UPDATE: I missed SWs blog post. Brilliant!
Early versions of this approach go back nearly 50 years, to the first phase of artificial intelligence research. And incremental progress has been made—notably as tracked for the past 20 years in the annual TREC (Text Retrieval Conference) question answering competition. IBM’s Jeopardy system is very much in this tradition—though with more sophisticated systems engineering, and with special features aimed at the particular (complex) task of competing on Jeopardy.
Wolfram|Alpha is a completely different kind of thing—something much more radical, based on a quite different paradigm. The key point is that Wolfram|Alpha is not dealing with documents, or anything derived from them. Instead, it is dealing directly with raw, precise, computable knowledge.
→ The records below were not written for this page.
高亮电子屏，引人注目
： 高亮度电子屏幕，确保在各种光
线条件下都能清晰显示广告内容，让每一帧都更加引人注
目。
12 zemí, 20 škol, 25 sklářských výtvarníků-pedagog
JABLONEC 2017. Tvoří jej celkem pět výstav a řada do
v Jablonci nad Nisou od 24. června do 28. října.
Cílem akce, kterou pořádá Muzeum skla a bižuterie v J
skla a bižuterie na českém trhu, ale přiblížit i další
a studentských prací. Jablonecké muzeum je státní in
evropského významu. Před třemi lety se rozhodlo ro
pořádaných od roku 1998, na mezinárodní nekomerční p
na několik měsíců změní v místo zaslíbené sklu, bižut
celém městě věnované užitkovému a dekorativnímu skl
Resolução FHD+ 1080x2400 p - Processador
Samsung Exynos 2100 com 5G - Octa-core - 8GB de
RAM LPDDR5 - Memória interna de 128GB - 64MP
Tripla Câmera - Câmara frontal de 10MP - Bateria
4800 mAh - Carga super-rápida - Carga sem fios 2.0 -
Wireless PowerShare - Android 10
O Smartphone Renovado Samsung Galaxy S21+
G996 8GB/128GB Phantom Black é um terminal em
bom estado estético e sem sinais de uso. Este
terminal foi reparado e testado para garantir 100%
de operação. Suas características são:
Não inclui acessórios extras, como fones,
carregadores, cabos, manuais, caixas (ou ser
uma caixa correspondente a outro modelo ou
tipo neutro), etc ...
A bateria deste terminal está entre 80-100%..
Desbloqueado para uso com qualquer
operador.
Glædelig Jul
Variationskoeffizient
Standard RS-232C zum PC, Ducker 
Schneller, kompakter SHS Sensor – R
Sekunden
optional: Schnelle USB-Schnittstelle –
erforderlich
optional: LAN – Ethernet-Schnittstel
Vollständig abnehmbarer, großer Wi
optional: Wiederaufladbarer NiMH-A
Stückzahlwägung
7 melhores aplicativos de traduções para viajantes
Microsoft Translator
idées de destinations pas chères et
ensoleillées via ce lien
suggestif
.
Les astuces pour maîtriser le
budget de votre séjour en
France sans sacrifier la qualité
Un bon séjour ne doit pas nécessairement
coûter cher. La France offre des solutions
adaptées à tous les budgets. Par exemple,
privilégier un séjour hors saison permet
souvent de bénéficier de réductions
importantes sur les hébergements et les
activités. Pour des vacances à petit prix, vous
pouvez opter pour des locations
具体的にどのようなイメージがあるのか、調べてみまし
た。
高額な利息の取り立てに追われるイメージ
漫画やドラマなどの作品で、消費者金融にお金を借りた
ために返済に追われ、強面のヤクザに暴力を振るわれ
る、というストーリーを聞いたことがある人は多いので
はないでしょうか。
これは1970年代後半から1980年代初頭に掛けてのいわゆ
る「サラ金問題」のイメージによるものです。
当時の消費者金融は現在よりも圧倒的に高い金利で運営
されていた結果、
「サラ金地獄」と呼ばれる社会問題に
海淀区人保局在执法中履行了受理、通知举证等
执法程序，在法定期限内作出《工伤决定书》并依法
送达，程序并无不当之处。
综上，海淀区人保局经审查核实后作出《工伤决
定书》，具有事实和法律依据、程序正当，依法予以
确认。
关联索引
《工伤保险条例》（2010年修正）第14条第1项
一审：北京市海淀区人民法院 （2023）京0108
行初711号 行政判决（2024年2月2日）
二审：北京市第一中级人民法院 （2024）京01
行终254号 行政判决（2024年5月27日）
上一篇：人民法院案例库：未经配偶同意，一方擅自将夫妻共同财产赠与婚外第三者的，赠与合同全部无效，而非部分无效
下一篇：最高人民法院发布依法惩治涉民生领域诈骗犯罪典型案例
And what’s inside it is not statistical representations of text, but actual representations of knowledge.
The first blush answer would be: NO.
The linguistics are simply not there yet.
However, if Jeopardy questions were more “computational” vs. linguistic and fact retrivial the answer might be: YES.
Wolfram|Alpha has the raw power to do it, but it lacks the data and linguistic system to do it.
IBM was clever to combine the history of Jeopardy questions with tons of documents. It’s similar, but not the same as, common sense engine from Cyc. It’s not fully computational knowledge. It’s semantic. It’s cleverness comes from the depth of the question training set and the document training set.
It would breakdown quickly if it were seeing questions about facts that had never been printed in a document before. An example would be “How far away will the moon be tomorrow?”
Wolfram|Alpha can answer that! Now, what’s challenging is that there is a much bigger universe of questions that have never been asked than those that have! So Wolfram|Alpha already has far more knowledge. However, its linguistics are not strong enough to clearly demonstrate that AND it will probably never catch up! Because Wolfram|Alpha can answer questions that have never been asked so people will always ask it questions that will trip it up… they will always push the linguistics.
In the end, a combination of Watson, Wolfram|Alpha and Cyc could be very fun indeed!
Perhaps we should hack that up?